Many, if not most of the open-source statistical programs are Unix-based programs. This means they typically can run just fine on a Mac (since Mac OS X is, after all, Unix at its core). And while open-source software can and often does have bugs, at least the open-source community is honest about it. Bugs are addressed in hours rather than in months, and new versions of the most popular open-source programs are often released on a daily basis as “nightly builds.”

Of course, for the average academic researcher, trying to find just the right open-source tool for the job can be almost as frustrating as waiting for SPSS to release a bug-free version of their software. I really can’t blame academics who just want to get the data out the door and into publication as expeditiously as possible. And I really can’t blame academics who cut their statistical teeth on SPSS in grad school for wanting to stick with what they know.

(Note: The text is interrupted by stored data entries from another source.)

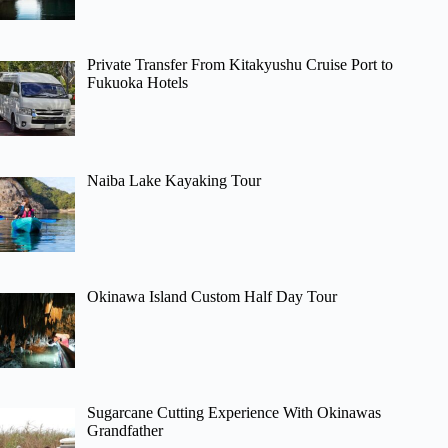
Private Transfer From Kitakyushu Cruise Port to
Fukuoka Hotels
Naiba Lake Kayaking Tour
Okinawa Island Custom Half Day Tour
Sugarcane Cutting Experience With Okinawas
Grandfather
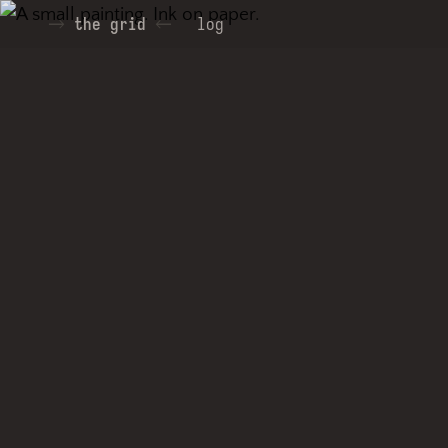
the grid
log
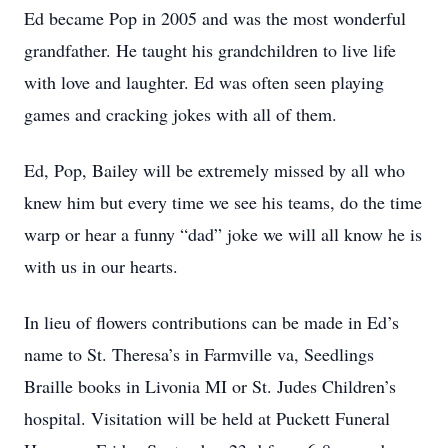
Ed became Pop in 2005 and was the most wonderful
grandfather. He taught his grandchildren to live life
with love and laughter. Ed was often seen playing
games and cracking jokes with all of them.
Ed, Pop, Bailey will be extremely missed by all who
knew him but every time we see his teams, do the time
warp or hear a funny “dad” joke we will all know he is
with us in our hearts.
In lieu of flowers contributions can be made in Ed’s
name to St. Theresa’s in Farmville va, Seedlings
Braille books in Livonia MI or St. Judes Children’s
hospital. Visitation will be held at Puckett Funeral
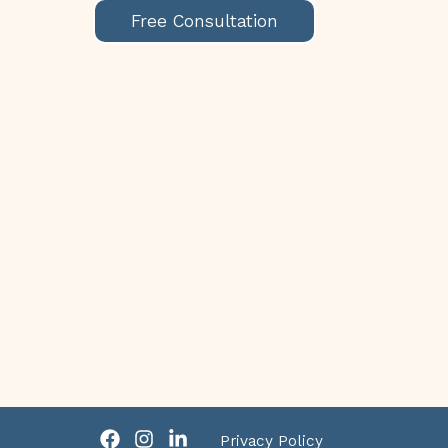
Free Consultation
Privacy Policy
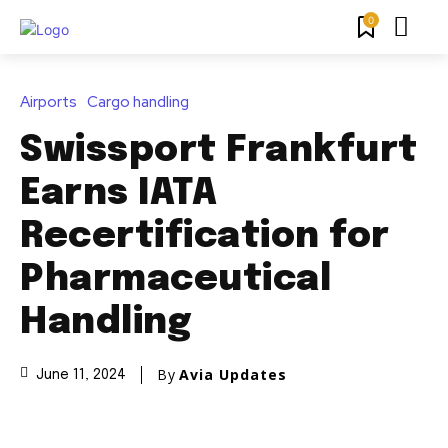
0
Airports
Cargo handling
Swissport Frankfurt
Earns IATA
Recertification for
Pharmaceutical
Handling
By
Avia Updates
June 11, 2024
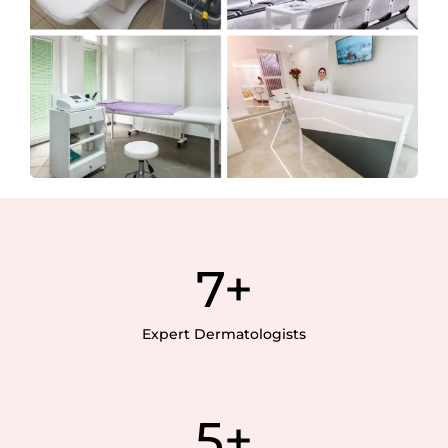
7
+
Expert Dermatologists
5
+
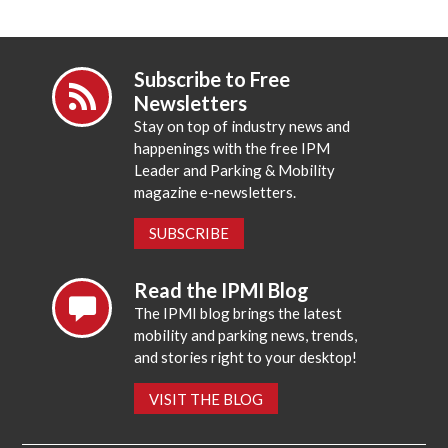
Subscribe to Free
Newsletters
Stay on top of industry news and
happenings with the free IPM
Leader and Parking & Mobility
magazine e-newsletters.
SUBSCRIBE
Read the IPMI Blog
The IPMI blog brings the latest
mobility and parking news, trends,
and stories right to your desktop!
VISIT THE BLOG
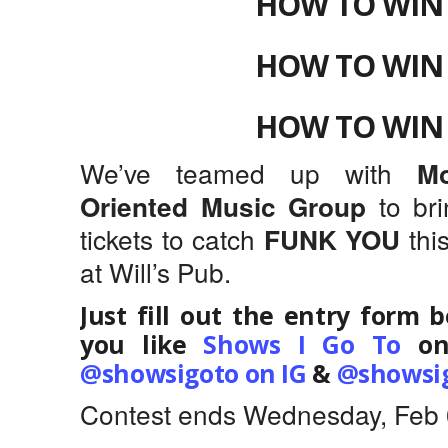
HOW TO WIN 
HOW TO WIN 
HOW TO WIN 
We’ve teamed up with
M
to br
Oriented Music Group
tickets to catch
thi
FUNK YOU
at Will’s Pub.
Just fill out the entry form 
you like
Shows I Go To
on
@showsigoto on IG
&
@showsig
Contest ends Wednesday, Feb 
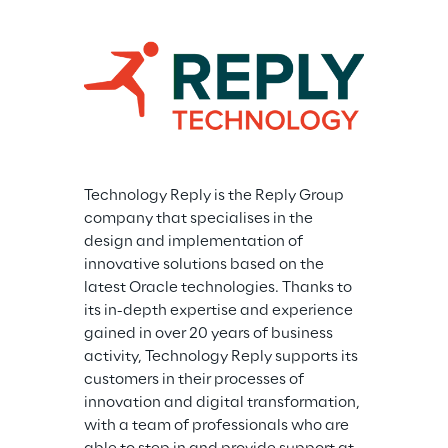
Technology Reply is the Reply Group 
company that specialises in the 
design and implementation of 
innovative solutions based on the 
latest Oracle technologies. Thanks to 
its in-depth expertise and experience 
gained in over 20 years of business 
activity, Technology Reply supports its 
customers in their processes of 
innovation and digital transformation, 
with a team of professionals who are 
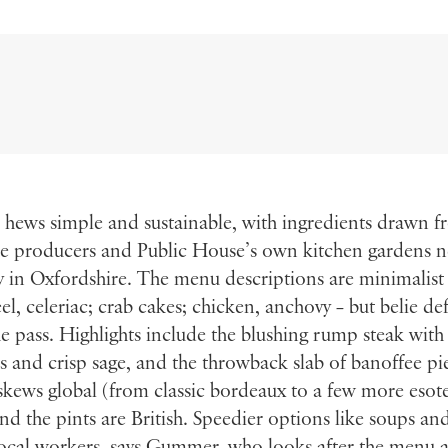
 hews simple and sustainable, with ingredients drawn 
le producers and Public House’s own kitchen gardens n
 in Oxfordshire. The menu descriptions are minimalist
l, celeriac; crab cakes; chicken, anchovy – but belie de
e pass. Highlights include the blushing rump steak wit
es and crisp sage, and the throwback slab of banoffee pi
 skews global (from classic bordeaux to a few more esote
and the pints are British. Speedier options like soups an
local workers, says Gummer, who looks after the menu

But I can blame SPSS for their increasingly evident insincerity in serving the needs of academic researchers.

One thought on “The Disappointing State of SPSS”

  1. Thank you very much for this interesting Blog entry. I am a PhD student and I am planning on buying a macbook as I recignized that I need a smaller notebook to carry around especially when I start doing my data collection. So I was thinking about the macbook, only problem that I was concerned about the fact, that our university only has licences for SPSS for Windows. I read in your article that you installed SPSS on a Macboko Pro. I just wanted to know if you had any problems running it or if it is flawless. On the SPSS company website it is stated that it wouldn’t work.
    Thanking you in advance for your help.